Decisions and Parameters
The starting point of this research is the acknowledgement of a space for
individual choices for Cambodians during the Khmer Rouge rule. Is this stretching the
concept of agency too far? While I believe that advancing an argument reclaiming the
role of society in this repressive regime is mostly appropriate and feasible, some
parameters need to be set in place in order to avoid misleading implications.
12
The basic premise is that Cambodians were not merely passive during the three
years of the Khmer Rouge regime. A broad survey of survivors’ accounts would suffice
to prove this point. If we take a group of Cambodians who had to survive the same ordeal
at the same time, we can locate the differences in their thoughts about the situation and
subsequent actions. Therefore, being able to perform different actions in a similarly
repressive situation shows the existence of minimal room for decision-making.
A good example can be found in Ysa Osman’s The Cham Rebellion. In the first
part of his book, the author lists different interviews of Cham villagers who went through
the same ordeal at the beginning of Democratic Kampuchea. Indeed, those Khmer Rouge
survivors were all arrested without having committed a crime and were sent for
interrogation at the Kroch Chhmar prison headquarters in Kampong Cham. Despite the
extent of the coercion, these villagers all reacted differently: a prisoner disobeyed the
rules set by the Khmer Rouge in defiance, another decided to lie during his interrogation
to avoid torture and advised his fellow prisoners to use the same tactic, yet another
decided to stick to the truth and claim his innocence, and the last one attempted to escape
twice during his arrest.15 Those differences illustrate variation even in the most restrictive
situation. From this example, we can infer that Cambodians living outside the prison
system had more freedoms in their decision-making.
Asserting the agency of the subjects of a repressive regime is not tantamount to
displacing the responsibility for their fate from the hands of the guards and soldiers into
their own. In order to avoid any implication of blaming the victim, this research only
looks at which decision was taken and on which premise, without systematically referring
15
El Him’s story, from Osman Ysa, The Cham Rebellion: Survivor’s Stories from the Villages, (Phnom
Penh: Documentation Centre of Cambodia, 2006) 24-44.
13
to the outcome of that particular decision. Avoiding the allocation of blame and
responsibility is intended to prevent passing undue judgment on individuals.
Besides being unethical, linking decisions to outcomes could also be misleading.

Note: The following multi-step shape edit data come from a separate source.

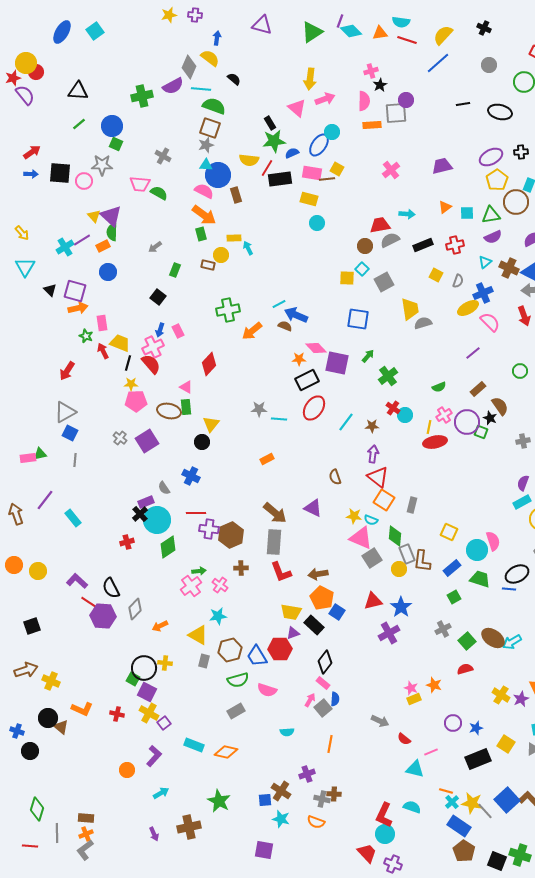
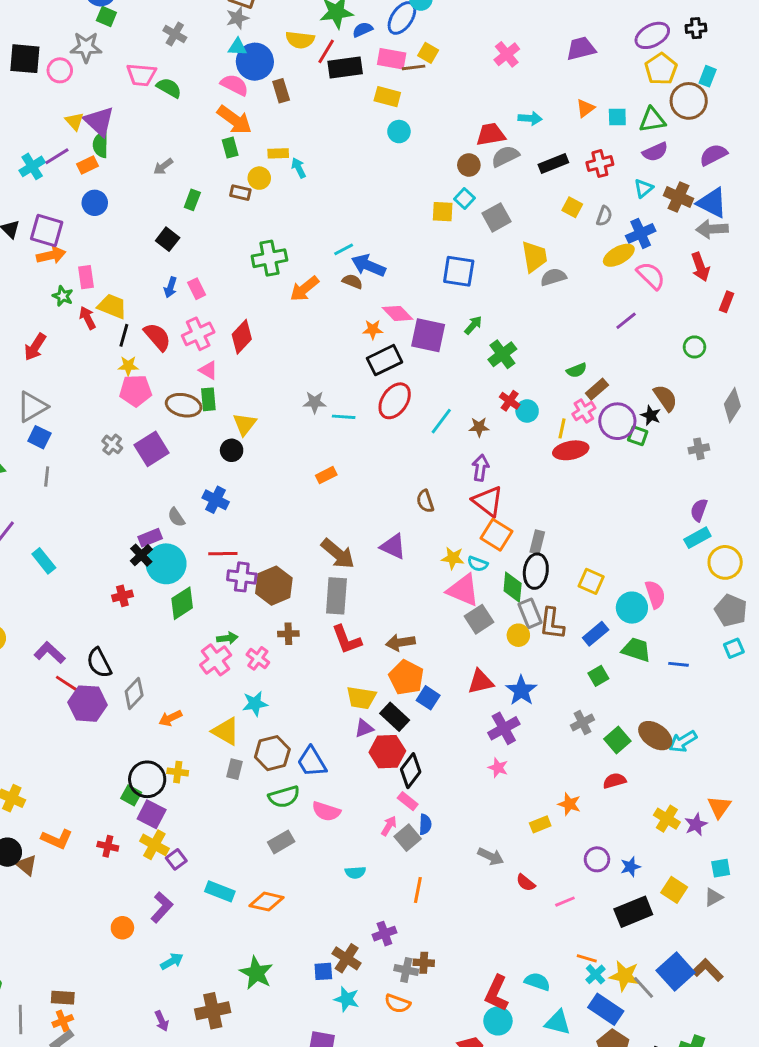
pink cross: (153, 347) -> (198, 334), moved
brown rectangle: (478, 389) -> (597, 389), moved
black ellipse: (517, 574) -> (536, 571), moved, turned -55
red hexagon: (280, 649) -> (387, 752), moved
pink star: (411, 688) -> (498, 768), moved
cyan triangle: (415, 769) -> (558, 1022), moved

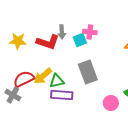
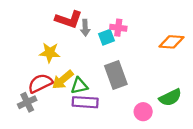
yellow star: (18, 41) -> (50, 53), moved
red L-shape: (48, 42) -> (69, 19), moved
gray cross: (13, 95) -> (27, 102), turned 35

Some person’s salvation often proved to be another’s demise. For example, the decision
to undertake the dangerous Thai border crossing cost the lives of many Cambodians, but
it also became the only way for some of them to survive. While some conditions could
explain those different outcomes, according to many survivors themselves, the
determining factor for survival was mostly: luck. Indeed, this un-quantifiable variable
appeared in almost all the survivors’ accounts to explain why they survived a particular
event, while many others perished. In short, this research does not intend to develop into
a problematic ‘survival guide to the Khmer Rouge.’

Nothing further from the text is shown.